### RECORDS PROVIDED
<<<<
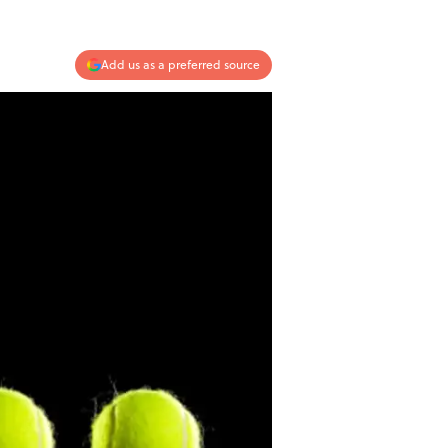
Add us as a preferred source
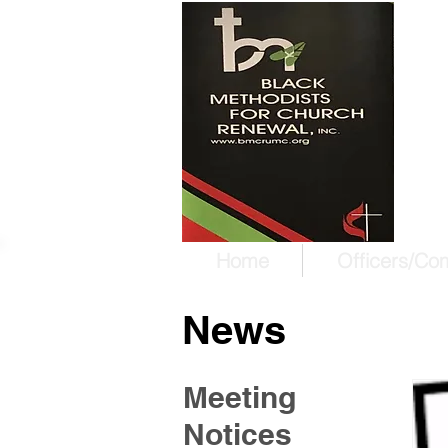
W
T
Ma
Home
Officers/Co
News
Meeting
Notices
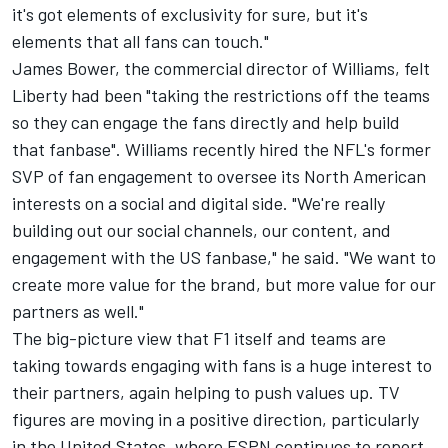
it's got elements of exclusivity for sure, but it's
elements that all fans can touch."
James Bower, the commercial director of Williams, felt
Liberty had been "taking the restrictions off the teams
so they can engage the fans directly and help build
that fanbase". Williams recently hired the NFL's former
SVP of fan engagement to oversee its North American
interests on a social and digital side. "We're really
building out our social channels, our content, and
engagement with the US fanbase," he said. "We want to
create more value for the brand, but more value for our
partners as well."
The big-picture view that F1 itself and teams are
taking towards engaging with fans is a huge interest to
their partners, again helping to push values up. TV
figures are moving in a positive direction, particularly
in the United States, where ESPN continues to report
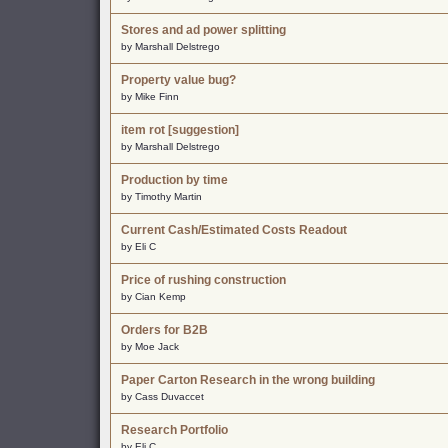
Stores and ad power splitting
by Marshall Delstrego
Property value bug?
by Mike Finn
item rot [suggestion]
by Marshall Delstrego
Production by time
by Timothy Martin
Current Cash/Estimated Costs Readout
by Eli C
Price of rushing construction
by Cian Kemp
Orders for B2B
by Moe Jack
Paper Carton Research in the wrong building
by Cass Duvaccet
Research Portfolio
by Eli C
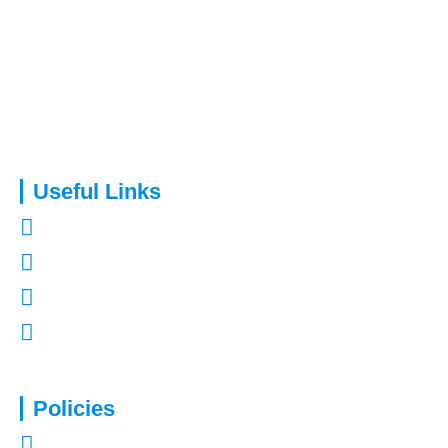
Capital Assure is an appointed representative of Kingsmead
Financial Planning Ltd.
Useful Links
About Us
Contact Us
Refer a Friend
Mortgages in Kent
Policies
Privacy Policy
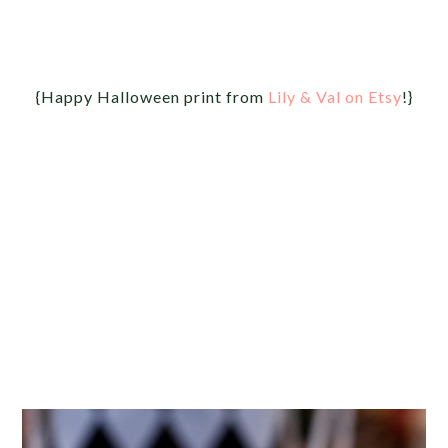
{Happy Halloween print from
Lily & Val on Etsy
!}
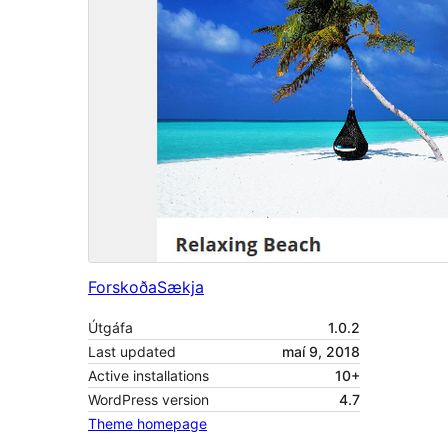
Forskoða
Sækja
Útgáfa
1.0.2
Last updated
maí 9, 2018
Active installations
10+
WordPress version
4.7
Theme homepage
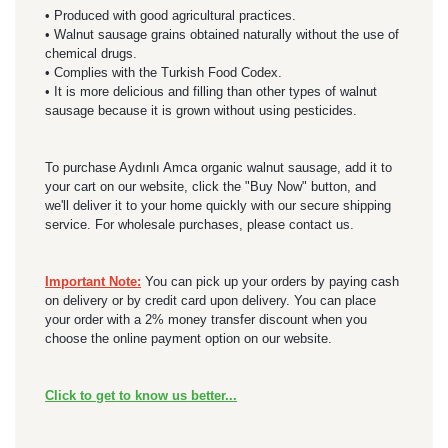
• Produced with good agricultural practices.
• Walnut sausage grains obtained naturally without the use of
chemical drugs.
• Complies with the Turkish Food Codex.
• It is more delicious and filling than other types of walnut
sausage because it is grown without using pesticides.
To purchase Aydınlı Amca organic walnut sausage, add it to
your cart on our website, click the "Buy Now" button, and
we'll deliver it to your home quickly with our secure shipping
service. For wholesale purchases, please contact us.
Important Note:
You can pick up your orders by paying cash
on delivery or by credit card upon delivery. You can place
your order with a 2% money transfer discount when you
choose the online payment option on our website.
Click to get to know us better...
>>>>
<<<<
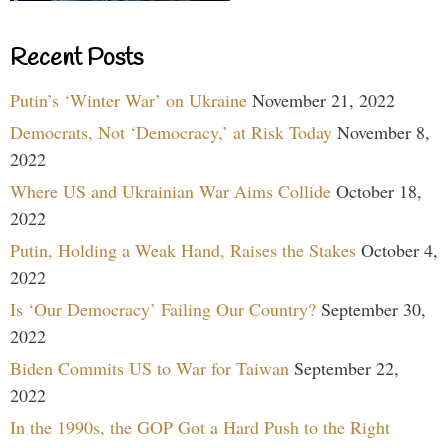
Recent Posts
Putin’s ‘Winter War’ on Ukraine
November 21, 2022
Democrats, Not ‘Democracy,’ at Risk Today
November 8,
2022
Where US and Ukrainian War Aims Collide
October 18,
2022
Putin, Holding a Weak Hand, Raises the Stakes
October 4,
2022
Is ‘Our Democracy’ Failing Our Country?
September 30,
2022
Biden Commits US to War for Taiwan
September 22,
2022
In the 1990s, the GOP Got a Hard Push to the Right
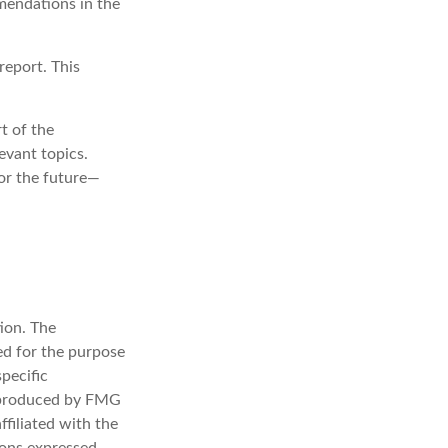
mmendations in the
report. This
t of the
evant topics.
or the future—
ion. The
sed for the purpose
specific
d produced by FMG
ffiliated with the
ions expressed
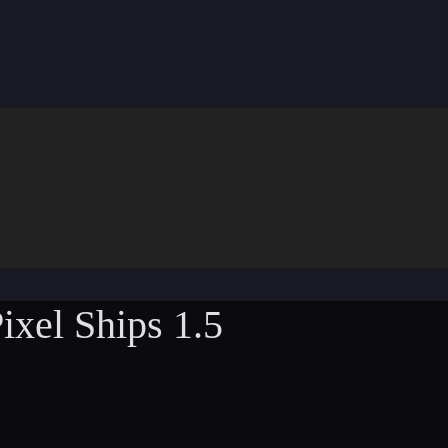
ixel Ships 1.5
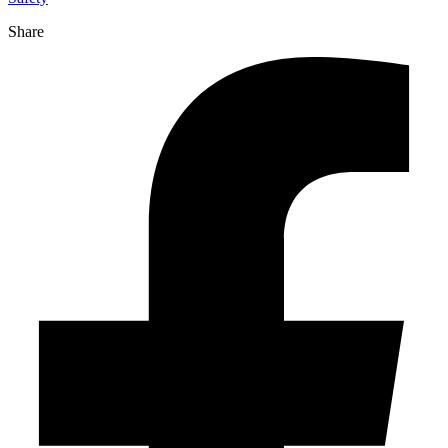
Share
>>>>
### ASSIGNMENT
Reproduce the data above exactly, but only from the line containing "building out our" through the line containing "Current Cash/Estimated Costs Readout". Omit all pictures.

### ANSWER TO THE EXERCISE
building out our social channels, our content, and
engagement with the US fanbase," he said. "We want to
create more value for the brand, but more value for our
partners as well."
The big-picture view that F1 itself and teams are
taking towards engaging with fans is a huge interest to
their partners, again helping to push values up. TV
figures are moving in a positive direction, particularly
in the United States, where ESPN continues to report
Stores and ad power splitting
by Marshall Delstrego
Property value bug?
by Mike Finn
item rot [suggestion]
by Marshall Delstrego
Production by time
by Timothy Martin
Current Cash/Estimated Costs Readout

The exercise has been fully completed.